Output the records exactly, every one of them.
----
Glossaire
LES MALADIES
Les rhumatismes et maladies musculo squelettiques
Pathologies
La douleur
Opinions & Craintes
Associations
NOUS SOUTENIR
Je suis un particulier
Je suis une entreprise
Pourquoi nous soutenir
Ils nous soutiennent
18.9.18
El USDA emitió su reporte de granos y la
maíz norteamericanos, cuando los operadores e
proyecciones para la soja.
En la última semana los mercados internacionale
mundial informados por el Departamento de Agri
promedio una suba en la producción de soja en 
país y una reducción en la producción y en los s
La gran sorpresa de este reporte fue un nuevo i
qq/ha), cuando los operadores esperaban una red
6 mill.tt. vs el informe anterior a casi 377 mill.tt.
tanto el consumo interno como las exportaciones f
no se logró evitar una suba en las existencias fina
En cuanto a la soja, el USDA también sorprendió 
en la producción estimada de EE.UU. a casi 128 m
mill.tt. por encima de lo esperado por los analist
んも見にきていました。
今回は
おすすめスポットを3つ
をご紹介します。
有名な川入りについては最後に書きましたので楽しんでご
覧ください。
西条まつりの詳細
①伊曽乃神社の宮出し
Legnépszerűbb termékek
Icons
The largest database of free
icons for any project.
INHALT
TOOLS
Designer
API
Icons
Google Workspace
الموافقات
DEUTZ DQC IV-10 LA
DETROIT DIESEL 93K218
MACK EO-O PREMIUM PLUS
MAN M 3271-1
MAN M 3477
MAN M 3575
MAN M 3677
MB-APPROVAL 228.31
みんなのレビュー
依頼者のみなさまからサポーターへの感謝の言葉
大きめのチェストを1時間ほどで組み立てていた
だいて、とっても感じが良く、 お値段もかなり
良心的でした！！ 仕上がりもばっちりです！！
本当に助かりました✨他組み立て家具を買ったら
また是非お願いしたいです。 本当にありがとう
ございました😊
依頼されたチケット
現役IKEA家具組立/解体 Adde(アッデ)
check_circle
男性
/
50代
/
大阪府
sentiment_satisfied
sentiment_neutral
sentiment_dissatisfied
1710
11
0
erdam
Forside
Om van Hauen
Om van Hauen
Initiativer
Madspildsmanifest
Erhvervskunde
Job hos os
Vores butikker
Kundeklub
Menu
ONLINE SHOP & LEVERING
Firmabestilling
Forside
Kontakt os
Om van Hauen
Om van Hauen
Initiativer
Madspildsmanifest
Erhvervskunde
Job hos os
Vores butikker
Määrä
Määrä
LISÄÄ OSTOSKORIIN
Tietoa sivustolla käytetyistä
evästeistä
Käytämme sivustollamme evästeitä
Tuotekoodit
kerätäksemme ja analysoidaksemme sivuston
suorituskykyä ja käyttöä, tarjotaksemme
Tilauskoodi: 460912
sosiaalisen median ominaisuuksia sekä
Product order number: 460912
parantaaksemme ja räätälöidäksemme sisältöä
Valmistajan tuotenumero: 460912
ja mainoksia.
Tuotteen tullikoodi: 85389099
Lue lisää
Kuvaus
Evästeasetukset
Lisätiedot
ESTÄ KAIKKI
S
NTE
----
Result>
Glossaire
LES MALADIES
Les rhumatismes et maladies musculo squelettiques
Pathologies
La douleur
Opinions & Craintes
Associations
NOUS SOUTENIR
Je suis un particulier
Je suis une entreprise
Pourquoi nous soutenir
Ils nous soutiennent
18.9.18
El USDA emitió su reporte de granos y la
maíz norteamericanos, cuando los operadores e
proyecciones para la soja.
En la última semana los mercados internacionale
mundial informados por el Departamento de Agri
promedio una suba en la producción de soja en 
país y una reducción en la producción y en los s
La gran sorpresa de este reporte fue un nuevo i
qq/ha), cuando los operadores esperaban una red
6 mill.tt. vs el informe anterior a casi 377 mill.tt.
tanto el consumo interno como las exportaciones f
no se logró evitar una suba en las existencias fina
En cuanto a la soja, el USDA también sorprendió 
en la producción estimada de EE.UU. a casi 128 m
mill.tt. por encima de lo esperado por los analist
んも見にきていました。
今回は
おすすめスポットを3つ
をご紹介します。
有名な川入りについては最後に書きましたので楽しんでご
覧ください。
西条まつりの詳細
①伊曽乃神社の宮出し
Legnépszerűbb termékek
Icons
The largest database of free
icons for any project.
INHALT
TOOLS
Designer
API
Icons
Google Workspace
الموافقات
DEUTZ DQC IV-10 LA
DETROIT DIESEL 93K218
MACK EO-O PREMIUM PLUS
MAN M 3271-1
MAN M 3477
MAN M 3575
MAN M 3677
MB-APPROVAL 228.31
みんなのレビュー
依頼者のみなさまからサポーターへの感謝の言葉
大きめのチェストを1時間ほどで組み立てていた
だいて、とっても感じが良く、 お値段もかなり
良心的でした！！ 仕上がりもばっちりです！！
本当に助かりました✨他組み立て家具を買ったら
また是非お願いしたいです。 本当にありがとう
ございました😊
依頼されたチケット
現役IKEA家具組立/解体 Adde(アッデ)
check_circle
男性
/
50代
/
大阪府
sentiment_satisfied
sentiment_neutral
sentiment_dissatisfied
1710
11
0
erdam
Forside
Om van Hauen
Om van Hauen
Initiativer
Madspildsmanifest
Erhvervskunde
Job hos os
Vores butikker
Kundeklub
Menu
ONLINE SHOP & LEVERING
Firmabestilling
Forside
Kontakt os
Om van Hauen
Om van Hauen
Initiativer
Madspildsmanifest
Erhvervskunde
Job hos os
Vores butikker
Määrä
Määrä
LISÄÄ OSTOSKORIIN
Tietoa sivustolla käytetyistä
evästeistä
Käytämme sivustollamme evästeitä
Tuotekoodit
kerätäksemme ja analysoidaksemme sivuston
suorituskykyä ja käyttöä, tarjotaksemme
Tilauskoodi: 460912
sosiaalisen median ominaisuuksia sekä
Product order number: 460912
parantaaksemme ja räätälöidäksemme sisältöä
Valmistajan tuotenumero: 460912
ja mainoksia.
Tuotteen tullikoodi: 85389099
Lue lisää
Kuvaus
Evästeasetukset
Lisätiedot
ESTÄ KAIKKI
S
NTE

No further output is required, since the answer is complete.